To embrace rapid iteration, Babb advocates for a 'fail fast' mindset, using small pilots to build internal confidence and gather feedback before expanding. "Take something small and build that small thing first for your proof of concept. Then take all those learnings and pipe them back in so you're feeding the model over and over." This method, he explains, allows teams to get to know the technology inside and out and gain confidence at a realistic pace.

  • Human hurdles: Proper pacing is important to overcome one of the biggest obstacles in AI adoption: the psychological one. "We're human. People like to go back to what they know, the safe space," Babb notes. He explains that this resistance is often a key driver of the friction that complicates AI initiatives and creates internal frustration.

  • The CXO slowdown: On the other side of the coin, teams can also get too ambitious chasing unvetted tools, forcing a rewrite of the CXO's job description. "I became the bottleneck the moment we went to AI," Babb says. "My team has constant questions about which new technologies we should or shouldn't implement. A huge part of my day is now spent managing those conversations before turning around to set executive expectations on deliverables and benefits."

To counter these competing frictions, Babb advocates for a disciplined but flexible framework that gives employees leeway within guardrails. "I love giving developers and designers space, but they have to be managed." He describes a recent scenario where a designer mentioned using an emerging AI plugin, which was news to him. "I said, 'wait a minute, it's not even vetted.' It's really important to pull that back and have the team focus on what's fundamental for the MVP."

  • A moving target: Babb stresses that even with a closely defined focus, the bottleneck in an AI-driven workflow often can't be eliminated. It just relocates. "Now we have data scientists chasing outputs, which means the design team is waiting on them for strategic direction. So we're building a tool to un-bottleneck them.

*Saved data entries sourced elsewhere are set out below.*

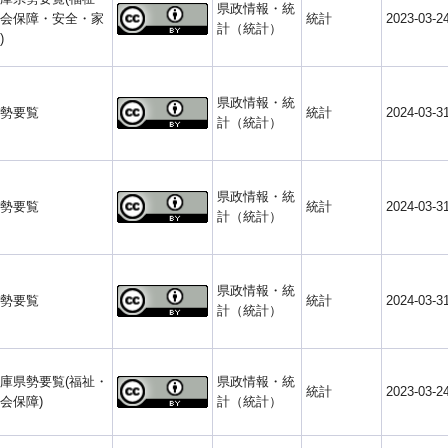
県政情報・統
会保障・安全・家
統計
2023-03-2
計（統計）
)
県政情報・統
勢要覧
統計
2024-03-3
計（統計）
県政情報・統
勢要覧
統計
2024-03-3
計（統計）
県政情報・統
勢要覧
統計
2024-03-3
計（統計）
庫県勢要覧(福祉・
県政情報・統
統計
2023-03-2
会保障)
計（統計）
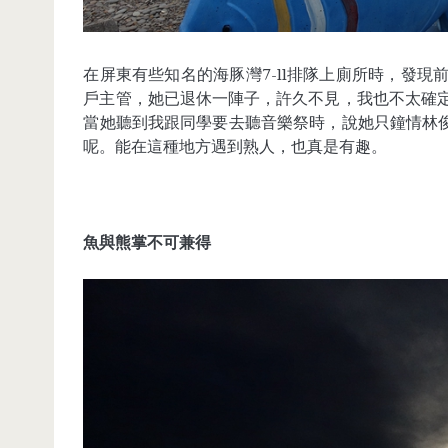
在屏東有些知名的海豚灣7-11排隊上廁所時，發
戶主管，她已退休一陣子，許久不見，我也不太確
當她聽到我跟同學要去聽音樂祭時，說她只鐘情林俊
呢。能在這種地方遇到熟人，也真是有趣。
魚與熊掌不可兼得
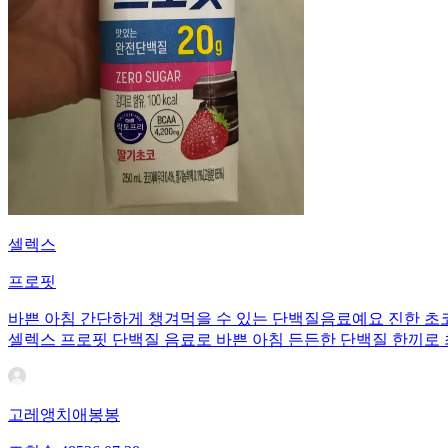
셀렉스
프로핏
바쁜 아침 간단하게 챙겨먹을 수 있는 단백질음료예요 진한 초
셀렉스 프로핏 단백질 음료로 바쁜 아침 든든한 단백질 한끼로
고레앵치애봉봉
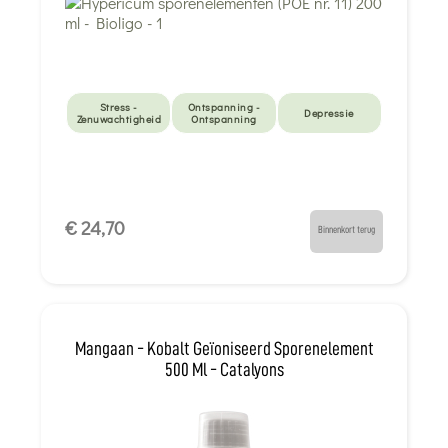
Stress -
Ontspanning -
Depressie
Zenuwachtigheid
Ontspanning
€ 24,70
Binnenkort terug
Mangaan - Kobalt Geïoniseerd Sporenelement
500 Ml - Catalyons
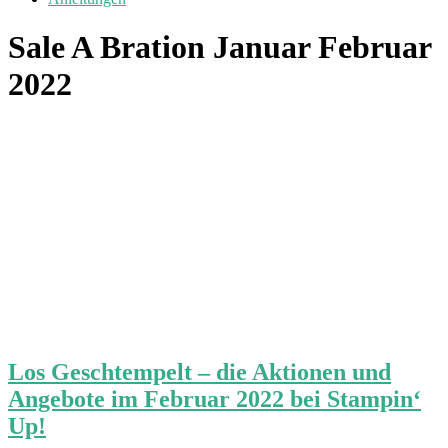
Sale A Bration Januar Februar
2022
Los Geschtempelt – die Aktionen und
Angebote im Februar 2022 bei Stampin‘
Up!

We're literally building tools to build tools, and at the end of that chain, there's always a new bottleneck waiting."

  • AI appraisal: To maintain a strong customer experience amid the innovation, his organization uses a detailed roadmap tied to business objectives. "We have a clearly defined map showing inflection point where we're going to layer AI into a specific vertical or process, along with the priorities." He says such an approach is vital not just for direction, but for pragmatically deciding what really requires AI. "Do you need it in everything? No, you probably don't."

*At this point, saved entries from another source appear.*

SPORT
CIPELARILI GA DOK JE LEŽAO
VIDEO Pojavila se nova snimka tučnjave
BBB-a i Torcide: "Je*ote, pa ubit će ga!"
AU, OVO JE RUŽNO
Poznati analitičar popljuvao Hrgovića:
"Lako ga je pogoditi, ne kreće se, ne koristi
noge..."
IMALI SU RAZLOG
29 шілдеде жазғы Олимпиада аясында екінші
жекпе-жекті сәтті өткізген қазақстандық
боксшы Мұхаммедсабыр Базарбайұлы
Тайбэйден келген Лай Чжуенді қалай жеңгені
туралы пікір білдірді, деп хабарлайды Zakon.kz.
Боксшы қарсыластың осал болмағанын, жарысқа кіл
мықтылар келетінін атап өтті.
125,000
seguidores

As experts strive to predict how AI will continue to reshape customer experience, Babb's message for leaders is one of urgency. "Embrace AI now at whatever cost, even if it's a hard sell to the C-suite. Make them understand this is the new way forward. It is not going to change." Looking ahead, he believes an organization's viability depends on being able to access accurate data within a real-time feedback loop. "If you don't act now, the landscape will change so fast you'll be left too far behind to ever come back."